Back in 2015, a student in a journalism course at Oberlin college published a story in the student-run paper about dining hall food. Years later, it’s still referenced in certain corners of national media as an example of the fragility of college students on liberal arts campuses.

The original story, a critique of the dining hall’s allegedly appropriative international dishes penned by a Vietnamese student, caught the attention of the New York Post, which published a piece about the campus controversy under the headline “Students at Lena Dunham’s college offended by lack of fried chicken.” The Post article belittled the international students involved in the Oberlin piece, complaining of “gastronomically correct” students at the “ultra-liberal” university who filled the newspaper with snowflakey gripes.

The Post‘s derisive, exaggerated retelling of an article in a student newspaper spread throughout both right- and left-wing media, where journalists on both sides painted the controversy as an example of political frivolity running rampant among sensitive, privileged social justice warriors on college campuses.

Almost five years later, Vox’s Zack Beauchamp has revisited the controversy, outing the media frenzy that erupted around a student newspaper article as an example of what he’s dubbed the “student panic industrial complex.”

According to Beauchamp, this media effect occurs when “minor college campus controversies involving diversity and/or free speech get breathlessly reported by the right-wing press, laundered into the mainstream by click-hungry neutral outlets, and eventually become fodder for breathless takes from conservatives and moderate liberals about the supposed authoritarianism of Kids Today and their ‘woke’ ideology.”

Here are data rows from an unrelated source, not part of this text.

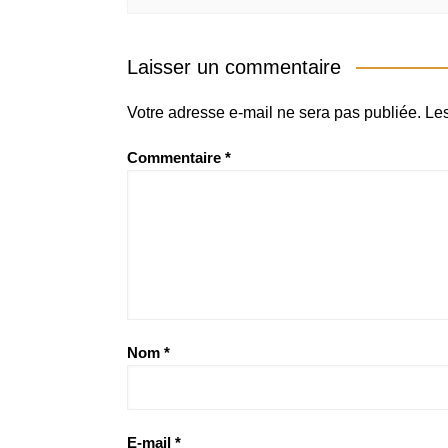
Laisser un commentaire
Votre adresse e-mail ne sera pas publiée.
Les
Commentaire
*
Nom
*
E-mail
*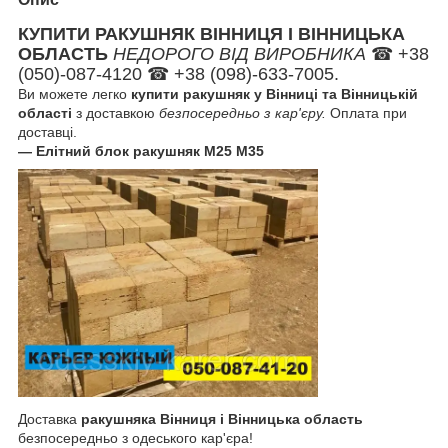
КУПИТИ РАКУШНЯК ВІННИЦЯ І ВІННИЦЬКА
ОБЛАСТЬ
НЕДОРОГО ВІД ВИРОБНИКА
☎ +38
(050)-087-4120 ☎ +38 (098)-633-7005.
Ви можете легко
купити ракушняк у Вінниці та Вінницькій
області
з доставкою
безпосередньо з кар'єру.
Оплата при
доставці.
— Елітний блок ракушняк М25 М35
Доставка
ракушняка Вінниця і Вінницька область
безпосередньо з одеського кар'єра!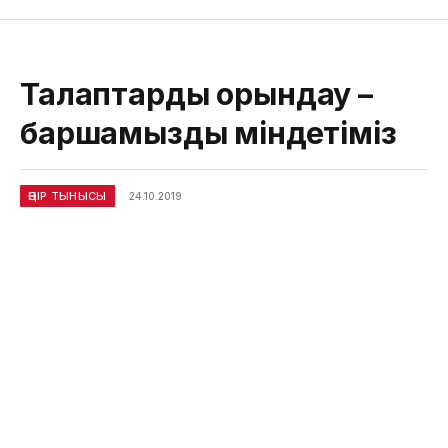
Талаптарды орындау –
баршамыздың міндетіміз
ӨҢІР ТЫНЫСЫ
24.10.2019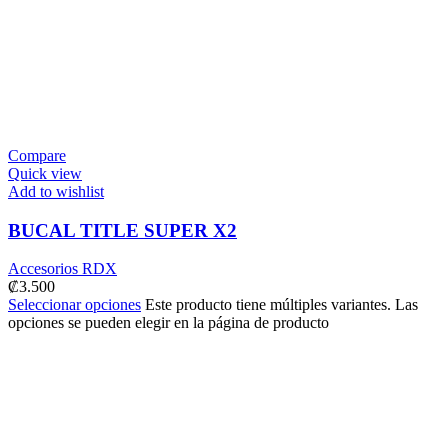
Compare
Quick view
Add to wishlist
BUCAL TITLE SUPER X2
Accesorios RDX
₡
3.500
Seleccionar opciones
Este producto tiene múltiples variantes. Las
opciones se pueden elegir en la página de producto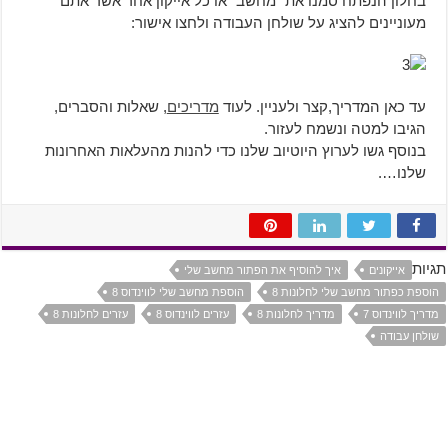
בחלון הנפתח סמנו את "מחשב" או כל אייקון אחר אשר אתם
מעוניינים להציג על שולחן העבודה ולחצו אישור:
עד כאן המדריך,קצר ולעניין. לעוד
מדריכים
, שאלות והסברים,
הגיבו למטה ונשמח לעזור.
בנוסף גשו לערוץ היוטיוב שלנו כדי להנות מהעלאות האחרונות
שלנו….
תגיות
אייקונים
איך להוסיף את הפתור מחשב שלי
הוספת כפתור מחשב שלי לחלונות 8
הוספת מחשב שלי לווינדוס 8
מדריך לווינדוס 7
מדריך לחלונות 8
עזרים לווינדוס 8
עזרים לחלונות 8
שולחן עבודה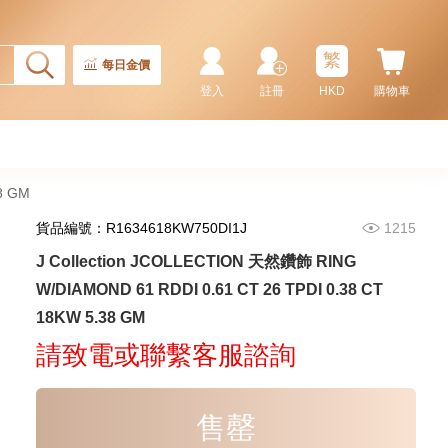
2,246.00
CT18KCHAIN 1.21 GM18KR
0.21 GM (0.1CT)
繁
每日金價
登入
註冊
HKD
購物車
8 GM
貨品編號：R1634618KW750DI1J
1215
J Collection JCOLLECTION 天然鑽飾 RING
J Collection JCOLLECTION
W/DIAMOND 61 RDDI 0.61 CT 26 TPDI 0.38 CT
天然鑽飾 RING W/DIAMOND 17
18KW 5.38 GM
RDDI 0.32 CT18KR 2.14 GM
3,545.00
(EU52)
請致電或聯繫客服諮詢
售罄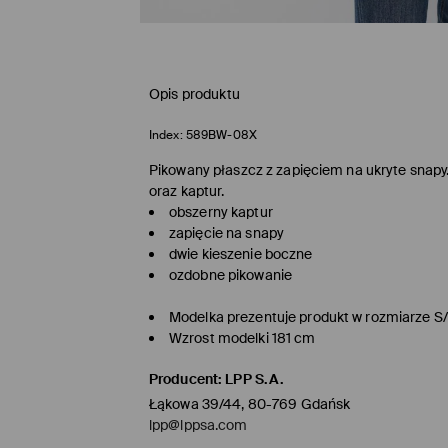
Opis produktu
Index:
589BW-08X
Pikowany płaszcz z zapięciem na ukryte snapy
oraz kaptur.
obszerny kaptur
zapięcie na snapy
dwie kieszenie boczne
ozdobne pikowanie
Modelka prezentuje produkt w rozmiarze S
Wzrost modelki 181 cm
Producent
:
LPP S.A.
Łąkowa 39/44, 80-769 Gdańsk
lpp@lppsa.com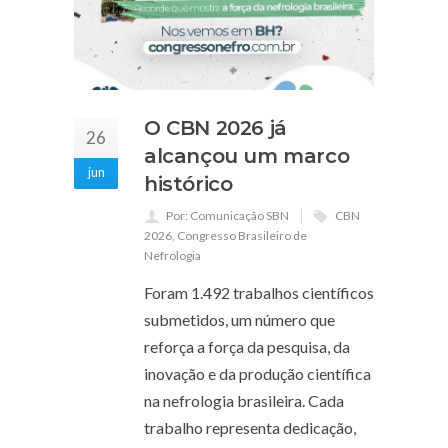
O CBN 2026 já
26
alcançou um marco
jun
histórico
Por: Comunicação SBN
CBN
2026
,
Congresso Brasileiro de
Nefrologia
Foram 1.492 trabalhos científicos
submetidos, um número que
reforça a força da pesquisa, da
inovação e da produção científica
na nefrologia brasileira. Cada
trabalho representa dedicação,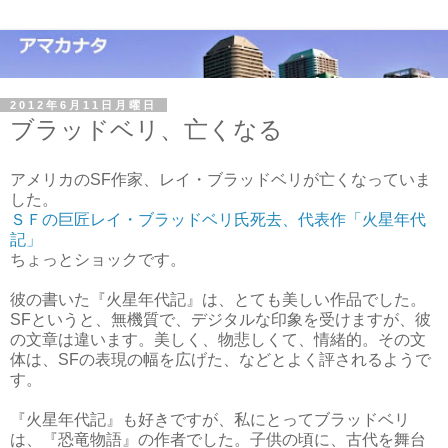
2012年6月11日月曜日
ブラッドベリ、亡くなる
アメリカのSF作家、レイ・ブラッドベリが亡くなっていま
した。
ＳＦの巨匠レイ・ブラッドベリ氏死去、代表作「火星年代
記」
ちょっとショックです。
彼の書いた『火星年代記』は、とても美しい作品でした。
SFというと、無機質で、デジタルな印象を受けますが、彼
の文章は違います。美しく、物悲しくて、情緒的。その文
体は、SFの表現の幅を広げた、などとよく評されるようで
す。
『火星年代記』も好きですが、私にとってブラッドベリ
は、『恐竜物語』の作者でした。子供の頃に、古代を舞台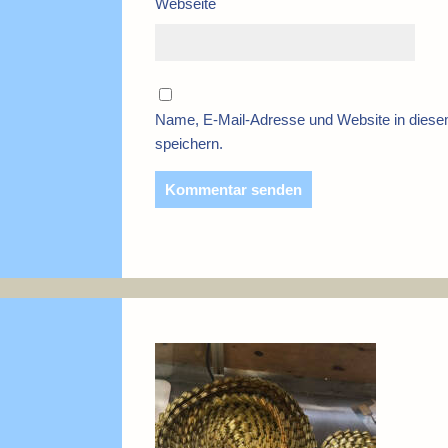
Webseite
Name, E-Mail-Adresse und Website in dies
speichern.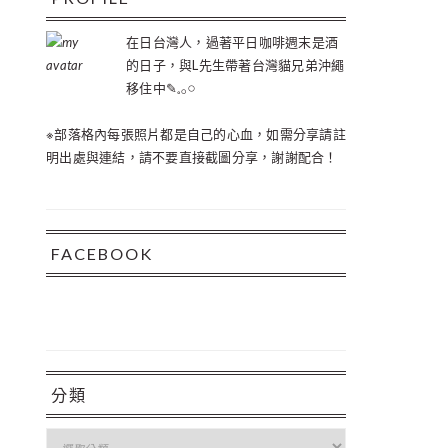
在日台灣人，過著平日咖啡週末是酒
的日子，與L先生帶著台灣貓兄弟沖繩
移住中✎𓈒𓂂𓏸
※部落格內每張照片都是自己的心血，如需分享請註
明出處與連結，請不要直接截圖分享，謝謝配合！
FACEBOOK
分類
分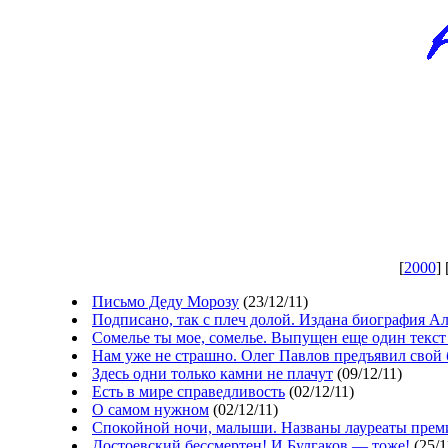
[
2000
] 
Письмо Деду Морозу
(23/12/11)
Подписано, так с плеч долой. Издана биография А
Сомелье ты мое, сомелье. Выпущен еще один текс
Нам уже не страшно. Олег Павлов предъявил свой
Здесь одни только камни не плачут
(09/12/11)
Есть в мире справедливость
(02/12/11)
О самом нужном
(02/12/11)
Спокойной ночи, малыши. Названы лауреаты прем
Достоевский бессмертен! И Булгаков — тоже!
(25/1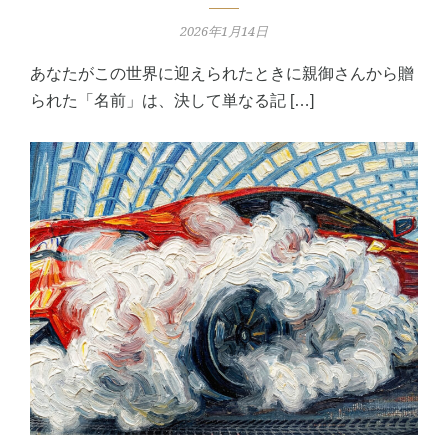
2026年1月14日
あなたがこの世界に迎えられたときに親御さんから贈
られた「名前」は、決して単なる記 […]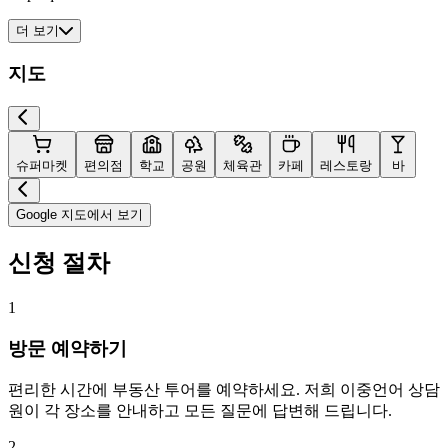
더 보기
지도
슈퍼마켓
편의점
학교
공원
체육관
카페
레스토랑
바
Google 지도에서 보기
신청 절차
1
방문 예약하기
편리한 시간에 부동산 투어를 예약하세요. 저희 이중언어 상담
원이 각 장소를 안내하고 모든 질문에 답변해 드립니다.
2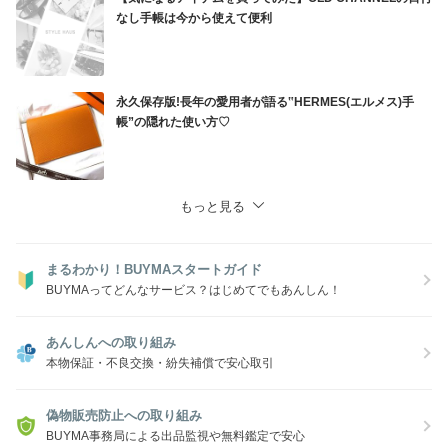
なし手帳は今から使えて便利
永久保存版!長年の愛用者が語る‟HERMES(エルメス)手
帳”の隠れた使い方♡
もっと見る
まるわかり！BUYMAスタートガイド
BUYMAってどんなサービス？はじめてでもあんしん！
あんしんへの取り組み
本物保証・不良交換・紛失補償で安心取引
偽物販売防止への取り組み
BUYMA事務局による出品監視や無料鑑定で安心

In conversation with another recent article the Chronicle of Higher Education published dissecting the reality of the 2015 Oberlin dining hall controversy from the subsequent media explosion, Beauchamp frames the story as an example of media’s unhealthy relationship with college campuses: “It’s the story, in miniature, of how the student panic industrial complex warps our debate and how it causes us to obsess over things that don’t matter, a distraction we can scarcely afford given the very real problems facing the country at this particular moment in time.”